__PROBLEM__
The lines needed are those from the start of the records through the line holding "praktische keuze zijn", each copied exactly.

__GIVEN DATA__
====

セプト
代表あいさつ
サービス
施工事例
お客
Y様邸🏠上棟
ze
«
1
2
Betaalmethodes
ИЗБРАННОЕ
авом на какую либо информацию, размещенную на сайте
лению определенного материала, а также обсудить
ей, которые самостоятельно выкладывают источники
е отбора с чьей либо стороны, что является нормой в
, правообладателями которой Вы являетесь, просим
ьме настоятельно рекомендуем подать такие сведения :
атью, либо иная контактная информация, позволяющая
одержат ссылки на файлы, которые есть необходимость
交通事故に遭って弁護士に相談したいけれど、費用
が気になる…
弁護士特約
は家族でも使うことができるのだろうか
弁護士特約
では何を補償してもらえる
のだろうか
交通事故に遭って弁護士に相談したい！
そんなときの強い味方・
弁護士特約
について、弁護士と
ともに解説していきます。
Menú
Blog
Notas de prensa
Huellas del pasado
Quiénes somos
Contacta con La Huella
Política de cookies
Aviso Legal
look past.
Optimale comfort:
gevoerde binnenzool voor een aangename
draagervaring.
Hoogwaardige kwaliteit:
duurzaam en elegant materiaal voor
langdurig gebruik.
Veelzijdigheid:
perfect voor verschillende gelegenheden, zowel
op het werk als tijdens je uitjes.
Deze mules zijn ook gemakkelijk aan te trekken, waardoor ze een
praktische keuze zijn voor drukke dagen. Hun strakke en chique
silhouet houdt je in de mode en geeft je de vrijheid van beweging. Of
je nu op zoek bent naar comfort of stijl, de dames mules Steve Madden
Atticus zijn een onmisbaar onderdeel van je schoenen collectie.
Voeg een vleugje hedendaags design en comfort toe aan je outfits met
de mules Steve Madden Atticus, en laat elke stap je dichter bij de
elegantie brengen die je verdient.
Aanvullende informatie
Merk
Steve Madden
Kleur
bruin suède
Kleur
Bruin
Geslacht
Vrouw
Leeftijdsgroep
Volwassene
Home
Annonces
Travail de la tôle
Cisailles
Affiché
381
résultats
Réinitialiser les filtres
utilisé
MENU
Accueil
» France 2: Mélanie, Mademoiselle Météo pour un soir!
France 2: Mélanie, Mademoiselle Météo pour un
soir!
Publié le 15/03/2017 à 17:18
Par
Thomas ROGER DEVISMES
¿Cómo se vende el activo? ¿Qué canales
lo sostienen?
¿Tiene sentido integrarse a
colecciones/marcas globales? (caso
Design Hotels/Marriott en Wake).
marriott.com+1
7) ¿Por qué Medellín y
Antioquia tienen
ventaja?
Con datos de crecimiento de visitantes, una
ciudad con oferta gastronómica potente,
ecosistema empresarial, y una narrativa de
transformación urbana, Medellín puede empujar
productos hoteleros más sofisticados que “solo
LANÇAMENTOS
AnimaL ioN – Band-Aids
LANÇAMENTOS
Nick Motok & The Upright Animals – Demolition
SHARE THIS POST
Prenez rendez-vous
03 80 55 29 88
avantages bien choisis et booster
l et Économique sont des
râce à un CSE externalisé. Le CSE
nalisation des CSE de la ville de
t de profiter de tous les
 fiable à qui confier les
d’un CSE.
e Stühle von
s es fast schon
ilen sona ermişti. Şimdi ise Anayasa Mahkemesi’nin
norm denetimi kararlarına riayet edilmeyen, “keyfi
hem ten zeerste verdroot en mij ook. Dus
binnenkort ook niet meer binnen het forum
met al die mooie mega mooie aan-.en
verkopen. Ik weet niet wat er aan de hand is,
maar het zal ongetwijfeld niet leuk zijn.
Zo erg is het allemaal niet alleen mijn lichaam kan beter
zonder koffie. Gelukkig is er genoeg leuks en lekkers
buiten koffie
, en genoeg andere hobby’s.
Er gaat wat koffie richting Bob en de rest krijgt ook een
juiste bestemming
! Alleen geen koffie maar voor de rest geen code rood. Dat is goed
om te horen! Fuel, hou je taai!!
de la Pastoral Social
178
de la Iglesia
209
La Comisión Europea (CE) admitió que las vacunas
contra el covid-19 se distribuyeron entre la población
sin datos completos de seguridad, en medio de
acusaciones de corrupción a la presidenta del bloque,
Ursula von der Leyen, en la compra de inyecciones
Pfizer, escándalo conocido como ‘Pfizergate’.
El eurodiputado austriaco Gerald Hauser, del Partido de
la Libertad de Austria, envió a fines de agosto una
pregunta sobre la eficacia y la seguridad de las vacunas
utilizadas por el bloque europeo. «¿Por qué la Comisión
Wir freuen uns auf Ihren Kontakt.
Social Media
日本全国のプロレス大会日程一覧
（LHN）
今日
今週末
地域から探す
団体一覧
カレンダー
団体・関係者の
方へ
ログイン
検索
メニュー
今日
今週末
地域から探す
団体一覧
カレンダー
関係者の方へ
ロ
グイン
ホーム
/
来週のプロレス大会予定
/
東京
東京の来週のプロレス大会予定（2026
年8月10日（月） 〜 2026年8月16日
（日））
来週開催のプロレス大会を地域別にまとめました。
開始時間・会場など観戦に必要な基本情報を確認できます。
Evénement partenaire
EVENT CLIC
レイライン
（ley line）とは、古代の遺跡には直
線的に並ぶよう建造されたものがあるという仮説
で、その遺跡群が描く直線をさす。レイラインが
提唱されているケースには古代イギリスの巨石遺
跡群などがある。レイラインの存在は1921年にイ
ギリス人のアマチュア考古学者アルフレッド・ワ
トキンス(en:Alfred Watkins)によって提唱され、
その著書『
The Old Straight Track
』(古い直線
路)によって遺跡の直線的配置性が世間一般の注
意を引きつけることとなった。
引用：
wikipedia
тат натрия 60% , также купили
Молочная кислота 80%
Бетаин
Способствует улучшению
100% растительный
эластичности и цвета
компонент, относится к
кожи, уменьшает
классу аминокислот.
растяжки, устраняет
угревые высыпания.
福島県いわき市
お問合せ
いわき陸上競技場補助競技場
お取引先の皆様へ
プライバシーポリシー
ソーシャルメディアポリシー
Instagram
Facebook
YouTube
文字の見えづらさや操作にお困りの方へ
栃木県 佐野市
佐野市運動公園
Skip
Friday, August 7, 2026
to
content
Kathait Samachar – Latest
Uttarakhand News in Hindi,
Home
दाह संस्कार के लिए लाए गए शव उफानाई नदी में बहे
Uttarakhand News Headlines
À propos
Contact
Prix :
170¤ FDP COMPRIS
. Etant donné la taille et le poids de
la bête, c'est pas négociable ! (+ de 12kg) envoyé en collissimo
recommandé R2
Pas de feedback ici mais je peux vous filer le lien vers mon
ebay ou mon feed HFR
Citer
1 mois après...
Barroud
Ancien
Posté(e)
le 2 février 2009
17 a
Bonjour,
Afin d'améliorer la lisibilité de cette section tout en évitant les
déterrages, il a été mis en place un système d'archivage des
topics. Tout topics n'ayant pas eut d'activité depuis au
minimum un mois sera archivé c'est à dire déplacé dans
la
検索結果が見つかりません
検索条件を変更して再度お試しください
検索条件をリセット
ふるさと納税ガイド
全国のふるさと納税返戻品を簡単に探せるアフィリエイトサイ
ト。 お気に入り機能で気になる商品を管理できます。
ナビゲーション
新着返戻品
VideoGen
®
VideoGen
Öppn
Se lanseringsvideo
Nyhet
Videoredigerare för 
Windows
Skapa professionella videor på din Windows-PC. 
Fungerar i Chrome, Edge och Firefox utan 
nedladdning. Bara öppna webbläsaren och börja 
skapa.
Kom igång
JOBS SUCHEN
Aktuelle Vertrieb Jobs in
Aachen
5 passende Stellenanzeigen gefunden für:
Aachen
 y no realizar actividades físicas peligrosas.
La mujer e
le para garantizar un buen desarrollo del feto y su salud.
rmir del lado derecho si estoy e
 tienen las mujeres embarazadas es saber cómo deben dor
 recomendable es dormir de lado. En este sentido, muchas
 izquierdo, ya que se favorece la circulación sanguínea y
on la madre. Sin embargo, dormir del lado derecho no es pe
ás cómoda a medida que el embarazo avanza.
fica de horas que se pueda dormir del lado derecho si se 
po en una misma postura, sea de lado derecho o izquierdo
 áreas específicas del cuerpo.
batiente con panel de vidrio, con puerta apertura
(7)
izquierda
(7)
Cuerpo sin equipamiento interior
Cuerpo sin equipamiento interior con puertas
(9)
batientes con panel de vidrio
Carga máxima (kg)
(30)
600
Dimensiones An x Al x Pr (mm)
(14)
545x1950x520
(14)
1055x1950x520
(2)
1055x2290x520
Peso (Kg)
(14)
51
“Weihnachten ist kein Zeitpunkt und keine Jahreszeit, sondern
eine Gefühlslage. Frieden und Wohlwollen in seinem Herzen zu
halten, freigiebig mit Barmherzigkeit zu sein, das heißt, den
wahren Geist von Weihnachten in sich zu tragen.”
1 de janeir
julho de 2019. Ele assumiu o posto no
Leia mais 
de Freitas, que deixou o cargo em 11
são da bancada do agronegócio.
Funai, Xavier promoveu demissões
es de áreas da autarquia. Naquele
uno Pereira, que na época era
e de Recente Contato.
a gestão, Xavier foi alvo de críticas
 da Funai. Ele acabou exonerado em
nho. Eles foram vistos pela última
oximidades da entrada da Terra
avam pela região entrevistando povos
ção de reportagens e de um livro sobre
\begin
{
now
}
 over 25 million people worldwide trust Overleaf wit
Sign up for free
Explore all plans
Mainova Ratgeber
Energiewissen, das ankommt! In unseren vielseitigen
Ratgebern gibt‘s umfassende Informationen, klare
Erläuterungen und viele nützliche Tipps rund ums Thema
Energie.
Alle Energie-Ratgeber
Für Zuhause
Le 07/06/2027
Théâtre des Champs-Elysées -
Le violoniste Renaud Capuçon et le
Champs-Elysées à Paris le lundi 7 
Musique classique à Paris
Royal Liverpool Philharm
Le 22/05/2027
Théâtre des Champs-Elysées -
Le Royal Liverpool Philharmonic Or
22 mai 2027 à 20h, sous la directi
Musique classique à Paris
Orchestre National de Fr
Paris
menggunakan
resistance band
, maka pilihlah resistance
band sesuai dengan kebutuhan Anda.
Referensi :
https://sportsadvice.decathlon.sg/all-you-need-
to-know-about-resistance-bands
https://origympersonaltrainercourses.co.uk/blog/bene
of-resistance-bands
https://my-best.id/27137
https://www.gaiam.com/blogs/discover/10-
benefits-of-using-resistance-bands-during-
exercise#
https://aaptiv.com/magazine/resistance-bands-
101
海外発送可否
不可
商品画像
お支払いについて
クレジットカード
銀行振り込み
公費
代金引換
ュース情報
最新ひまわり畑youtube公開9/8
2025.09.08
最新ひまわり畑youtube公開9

====

__THE ANSWER__
セプト
代表あいさつ
サービス
施工事例
お客
Y様邸🏠上棟
ze
«
1
2
Betaalmethodes
ИЗБРАННОЕ
авом на какую либо информацию, размещенную на сайте
лению определенного материала, а также обсудить
ей, которые самостоятельно выкладывают источники
е отбора с чьей либо стороны, что является нормой в
, правообладателями которой Вы являетесь, просим
ьме настоятельно рекомендуем подать такие сведения :
атью, либо иная контактная информация, позволяющая
одержат ссылки на файлы, которые есть необходимость
交通事故に遭って弁護士に相談したいけれど、費用
が気になる…
弁護士特約
は家族でも使うことができるのだろうか
弁護士特約
では何を補償してもらえる
のだろうか
交通事故に遭って弁護士に相談したい！
そんなときの強い味方・
弁護士特約
について、弁護士と
ともに解説していきます。
Menú
Blog
Notas de prensa
Huellas del pasado
Quiénes somos
Contacta con La Huella
Política de cookies
Aviso Legal
look past.
Optimale comfort:
gevoerde binnenzool voor een aangename
draagervaring.
Hoogwaardige kwaliteit:
duurzaam en elegant materiaal voor
langdurig gebruik.
Veelzijdigheid:
perfect voor verschillende gelegenheden, zowel
op het werk als tijdens je uitjes.
Deze mules zijn ook gemakkelijk aan te trekken, waardoor ze een
praktische keuze zijn voor drukke dagen. Hun strakke en chique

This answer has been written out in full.